Helen Keller once said that “the only thing worse than being blind, was having sight and no vision.” Meet Wilma, of Curitiba, Brazil – a woman who, despite many challenges, has proven that having a vision for the future can be just as important as being able to see it.
Wilma is 52, married with a daughter, and lives with her husband in the outskirts of Parana. She is also blind. Despite this, she has completed her secondary education, and has participated in professional qualification courses for the companies Brado Logística, and Formula Auto Trade LTDA. Today, Wilma takes part in the Simulated Environment Learning program, where she develops her skills at Universidad Libre.
Wilma arrived at the POETA YouthSpark Center without any idea of computer science, largely due to her visual limitations. She thought she would be unable to develop activities which involved computers for the blind, and felt the program would include modules that could not accommodate her disability. However, during the Computer Training module, Wilma learned about new tools computers had available, and how they were able to facilitate the practical activities of the visually impaired.

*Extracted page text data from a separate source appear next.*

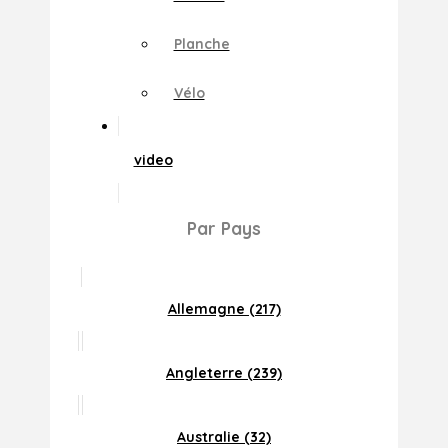
Planche
Vélo
video
Par Pays
Allemagne (217)
Angleterre (239)
Australie (32)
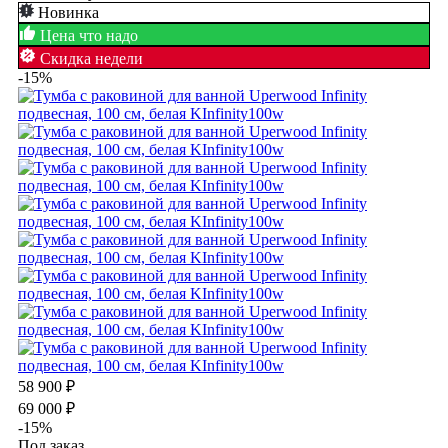
Новинка
Цена что надо
Скидка недели
-15%
58 900
₽
69 000
₽
-15%
Под заказ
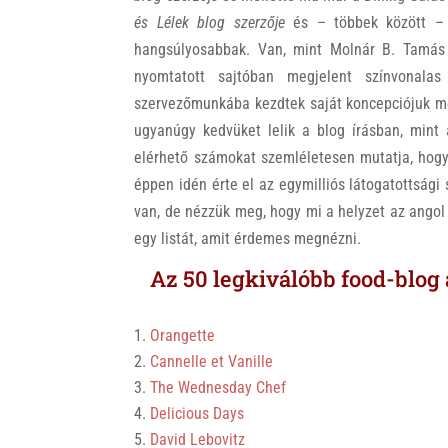
és Lélek blog
szerzője
és – többek között – k
hangsúlyosabbak. Van, mint Molnár B. Tamás
nyomtatott sajtóban megjelent színvonalas
szervezőmunkába kezdtek saját koncepciójuk me
ugyanúgy kedvüket lelik a blog írásban, mint 
elérhető számokat szemléletesen mutatja, hog
éppen idén érte el az egymilliós látogatottság
van, de nézzük meg, hogy mi a helyzet az angol
egy listát, amit érdemes megnézni.
Az 50 legkiválóbb food-blog 
Orangette
Cannelle et Vanille
The Wednesday Chef
Delicious Days
David Lebovitz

After completing the Computer Training module, the Computer Reinforcement module was made available to those with visual disabilities, allowing Wilma to continue to develop her skills. Today, she is more confident than ever in using a computer for practical activities.
Wilma adapted fast to the computing courses, always interested, asking questions and challenging her colleagues to do better. She also has had a great relationship with the instructor, and clearly her potential has been noted, leading to more opportunities at the center. Her education at POETA has been a great success despite all the challenges she faced upon arrival.
In the future, Wilma would like to work on projects that create more spaces for people with visual disabilities, in order to help others like her find employment opportunities more easily in any area they choose. With your support, we help youth like Wilma, who otherwise wouldn’t have easy access to technology and its benefits.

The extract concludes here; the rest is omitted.